_What the task requires_
If a line in the records below contains "poses", copy that line.

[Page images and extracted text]

________________________

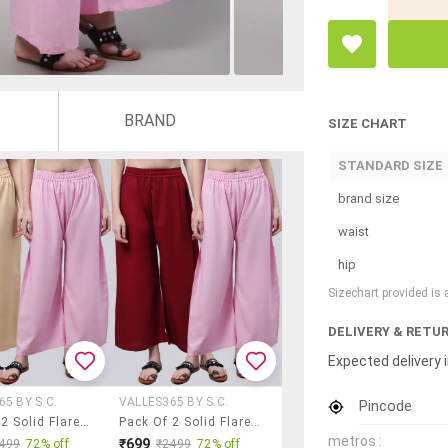
BRAND
SIZE CHART
STANDARD SIZE
brand size
waist
hip
Sizechart provided is
DELIVERY & RETU
Expected delivery i
5 BY S.C.
VALLES365 BY S.C.
Pincode
Pack Of 2 Solid Flared Palazzo
Pack Of 2 Solid Flared Palazzo
metros :
₹699
499
72% off
₹2499
72% off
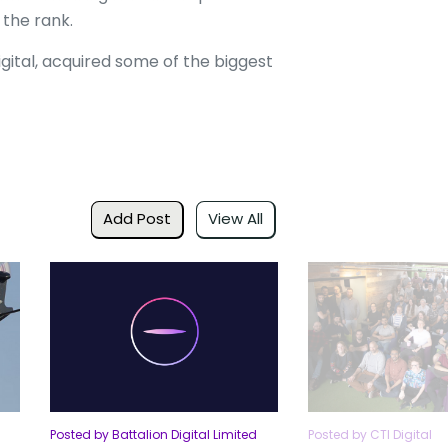
 the rank.
ital, acquired some of the biggest
Add Post
View All
Posted by Battalion Digital Limited
Posted by CTI Digital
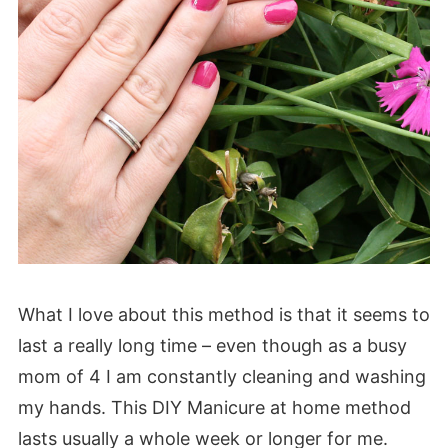
What I love about this method is that it seems to
last a really long time – even though as a busy
mom of 4 I am constantly cleaning and washing
my hands. This DIY Manicure at home method
lasts usually a whole week or longer for me.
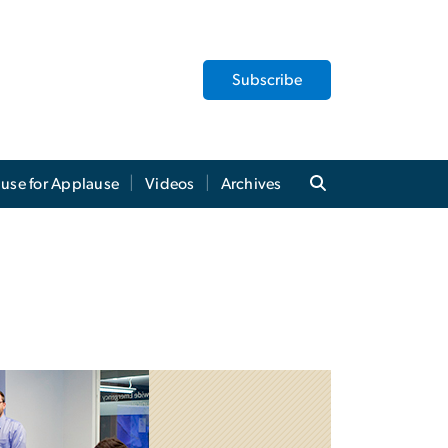
Subscribe
use for Applause
Videos
Archives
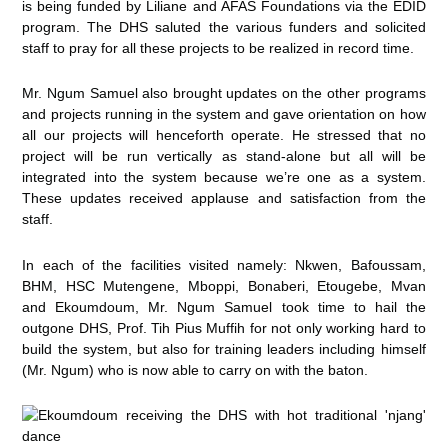
is being funded by Liliane and AFAS Foundations via the EDID
program. The DHS saluted the various funders and solicited
staff to pray for all these projects to be realized in record time.
Mr. Ngum Samuel also brought updates on the other programs
and projects running in the system and gave orientation on how
all our projects will henceforth operate. He stressed that no
project will be run vertically as stand-alone but all will be
integrated into the system because we’re one as a system.
These updates received applause and satisfaction from the
staff.
In each of the facilities visited namely: Nkwen, Bafoussam,
BHM, HSC Mutengene, Mboppi, Bonaberi, Etougebe, Mvan
and Ekoumdoum, Mr. Ngum Samuel took time to hail the
outgone DHS, Prof. Tih Pius Muffih for not only working hard to
build the system, but also for training leaders including himself
(Mr. Ngum) who is now able to carry on with the baton.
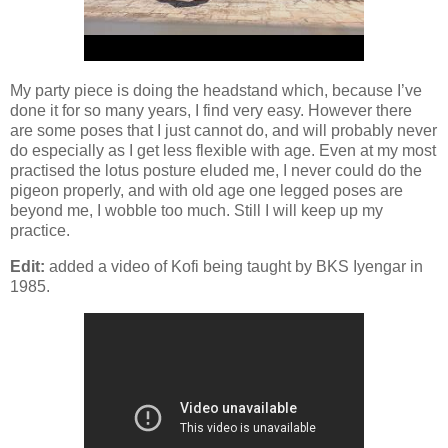
My party piece is doing the headstand which, because I’ve
done it for so many years, I find very easy. However there
are some poses that I just cannot do, and will probably never
do especially as I get less flexible with age. Even at my most
practised the lotus posture eluded me, I never could do the
pigeon properly, and with old age one legged poses are
beyond me, I wobble too much. Still I will keep up my
practice.
Edit:
added a video of Kofi being taught by BKS Iyengar in
1985.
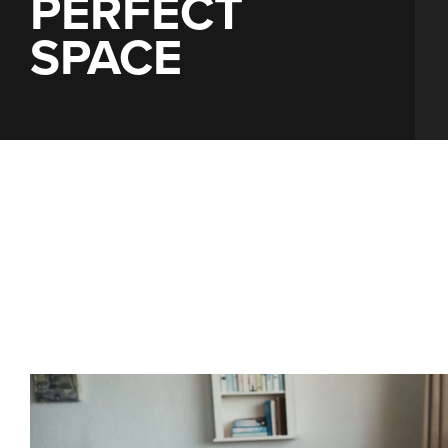
PERFECT
SPACE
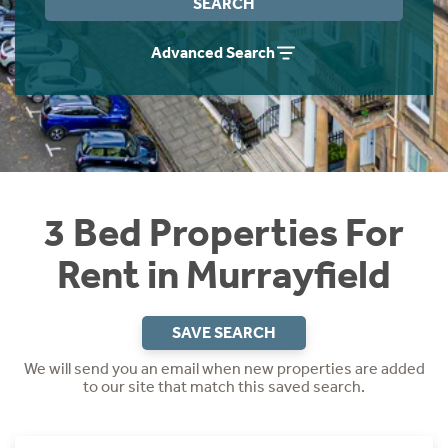
SEARCH
Students
Home Buying App
Advanced Search
Short Term Let Licence & Obligation Guide
LBTT Calculator
Rettie Financial Services
Think Mortgages. Think Rettie.
3 Bed Properties For
Rent in Murrayfield
SAVE SEARCH
We will send you an email when new properties are added
to our site that match this saved search.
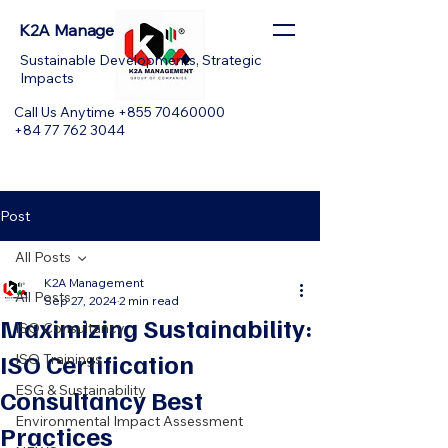
K2A Management
Sustainable Developments, Strategic
Impacts
Call Us Anytime +855 70460000
+84 77 762 3044
Post
All Posts
K2A Management
All Posts
Sep 27, 2024
2 min read
Maximizing Sustainability:
ISO Consultancy
ISO Certification
ISO Trainings
ESG & Sustainability
Consultancy Best
Environmental Impact Assessment
Practices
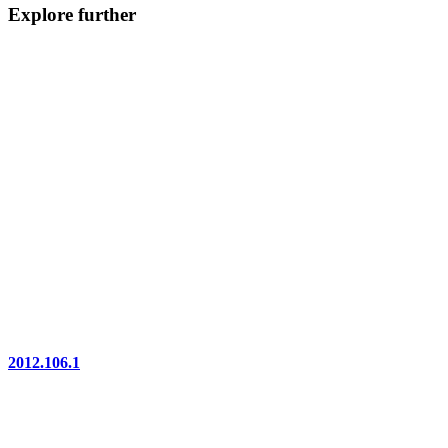
Explore further
2012.106.1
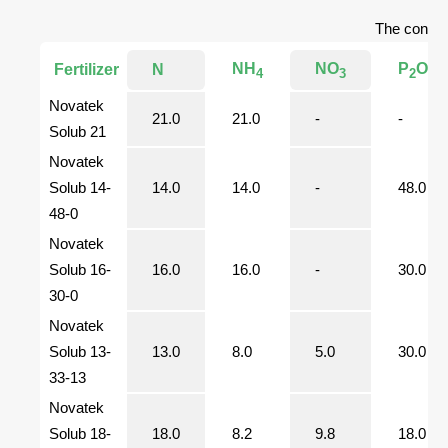
The content
NH
NO
P
O
Fertilizer
N
4
3
2
5
Novatek
21.0
21.0
-
-
Solub 21
Novatek
Solub 14-
14.0
14.0
-
48.0
48-0
Novatek
Solub 16-
16.0
16.0
-
30.0
30-0
Novatek
Solub 13-
13.0
8.0
5.0
30.0
33-13
Novatek
Solub 18-
18.0
8.2
9.8
18.0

________________________

_Output for this exercise_
are some poses that I just cannot do, and will probably never
pigeon properly, and with old age one legged poses are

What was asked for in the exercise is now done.